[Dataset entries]
╔══
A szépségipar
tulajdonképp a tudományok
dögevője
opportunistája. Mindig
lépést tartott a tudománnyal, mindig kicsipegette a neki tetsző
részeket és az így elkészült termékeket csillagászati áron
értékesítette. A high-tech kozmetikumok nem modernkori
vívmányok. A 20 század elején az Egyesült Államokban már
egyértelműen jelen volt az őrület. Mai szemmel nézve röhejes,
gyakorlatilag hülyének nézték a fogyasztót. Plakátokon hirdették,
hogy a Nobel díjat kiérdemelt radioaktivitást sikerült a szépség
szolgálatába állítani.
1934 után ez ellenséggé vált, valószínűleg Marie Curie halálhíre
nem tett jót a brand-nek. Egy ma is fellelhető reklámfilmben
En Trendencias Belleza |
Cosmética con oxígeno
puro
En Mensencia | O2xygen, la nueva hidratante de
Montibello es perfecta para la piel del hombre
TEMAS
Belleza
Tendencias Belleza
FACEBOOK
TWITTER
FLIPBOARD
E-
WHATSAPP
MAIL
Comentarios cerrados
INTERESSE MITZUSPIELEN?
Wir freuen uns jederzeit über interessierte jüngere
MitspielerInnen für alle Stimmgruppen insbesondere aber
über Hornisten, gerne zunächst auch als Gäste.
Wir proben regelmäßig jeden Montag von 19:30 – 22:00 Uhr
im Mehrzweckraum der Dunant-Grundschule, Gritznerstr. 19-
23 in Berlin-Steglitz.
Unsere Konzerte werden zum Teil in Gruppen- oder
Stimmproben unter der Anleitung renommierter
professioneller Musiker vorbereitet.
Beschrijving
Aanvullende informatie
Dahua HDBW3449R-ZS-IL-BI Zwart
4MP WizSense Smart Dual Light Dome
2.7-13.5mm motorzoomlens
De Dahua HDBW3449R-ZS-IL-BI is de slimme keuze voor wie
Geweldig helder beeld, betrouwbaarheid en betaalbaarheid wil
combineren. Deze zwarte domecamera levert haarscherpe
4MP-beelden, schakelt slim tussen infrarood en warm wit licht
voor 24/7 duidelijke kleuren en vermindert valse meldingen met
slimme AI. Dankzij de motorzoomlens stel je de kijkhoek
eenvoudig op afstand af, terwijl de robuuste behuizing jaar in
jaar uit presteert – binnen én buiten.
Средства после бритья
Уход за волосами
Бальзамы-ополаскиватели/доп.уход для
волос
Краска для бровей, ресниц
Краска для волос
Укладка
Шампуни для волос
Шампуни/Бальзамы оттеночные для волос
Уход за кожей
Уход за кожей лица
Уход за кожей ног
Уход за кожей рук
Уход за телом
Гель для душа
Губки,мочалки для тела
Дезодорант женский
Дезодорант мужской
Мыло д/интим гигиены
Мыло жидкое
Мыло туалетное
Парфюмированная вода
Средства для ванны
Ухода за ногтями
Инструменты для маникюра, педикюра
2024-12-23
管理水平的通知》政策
╚══
-- EXERCISE GOAL --
Word for word, print every line above.

-- WRITTEN RESPONSE --
A szépségipar
tulajdonképp a tudományok
dögevője
opportunistája. Mindig
lépést tartott a tudománnyal, mindig kicsipegette a neki tetsző
részeket és az így elkészült termékeket csillagászati áron
értékesítette. A high-tech kozmetikumok nem modernkori
vívmányok. A 20 század elején az Egyesült Államokban már
egyértelműen jelen volt az őrület. Mai szemmel nézve röhejes,
gyakorlatilag hülyének nézték a fogyasztót. Plakátokon hirdették,
hogy a Nobel díjat kiérdemelt radioaktivitást sikerült a szépség
szolgálatába állítani.
1934 után ez ellenséggé vált, valószínűleg Marie Curie halálhíre
nem tett jót a brand-nek. Egy ma is fellelhető reklámfilmben
En Trendencias Belleza |
Cosmética con oxígeno
puro
En Mensencia | O2xygen, la nueva hidratante de
Montibello es perfecta para la piel del hombre
TEMAS
Belleza
Tendencias Belleza
FACEBOOK
TWITTER
FLIPBOARD
E-
WHATSAPP
MAIL
Comentarios cerrados
INTERESSE MITZUSPIELEN?
Wir freuen uns jederzeit über interessierte jüngere
MitspielerInnen für alle Stimmgruppen insbesondere aber
über Hornisten, gerne zunächst auch als Gäste.
Wir proben regelmäßig jeden Montag von 19:30 – 22:00 Uhr
im Mehrzweckraum der Dunant-Grundschule, Gritznerstr. 19-
23 in Berlin-Steglitz.
Unsere Konzerte werden zum Teil in Gruppen- oder
Stimmproben unter der Anleitung renommierter
professioneller Musiker vorbereitet.
Beschrijving
Aanvullende informatie
Dahua HDBW3449R-ZS-IL-BI Zwart
4MP WizSense Smart Dual Light Dome
2.7-13.5mm motorzoomlens
De Dahua HDBW3449R-ZS-IL-BI is de slimme keuze voor wie
Geweldig helder beeld, betrouwbaarheid en betaalbaarheid wil
combineren. Deze zwarte domecamera levert haarscherpe
4MP-beelden, schakelt slim tussen infrarood en warm wit licht
voor 24/7 duidelijke kleuren en vermindert valse meldingen met
slimme AI. Dankzij de motorzoomlens stel je de kijkhoek
eenvoudig op afstand af, terwijl de robuuste behuizing jaar in
jaar uit presteert – binnen én buiten.
Средства после бритья
Уход за волосами
Бальзамы-ополаскиватели/доп.уход для
волос
Краска для бровей, ресниц
Краска для волос
Укладка
Шампуни для волос
Шампуни/Бальзамы оттеночные для волос
Уход за кожей
Уход за кожей лица
Уход за кожей ног
Уход за кожей рук
Уход за телом
Гель для душа
Губки,мочалки для тела
Дезодорант женский
Дезодорант мужской
Мыло д/интим гигиены
Мыло жидкое
Мыло туалетное
Парфюмированная вода
Средства для ванны
Ухода за ногтями
Инструменты для маникюра, педикюра
2024-12-23
管理水平的通知》政策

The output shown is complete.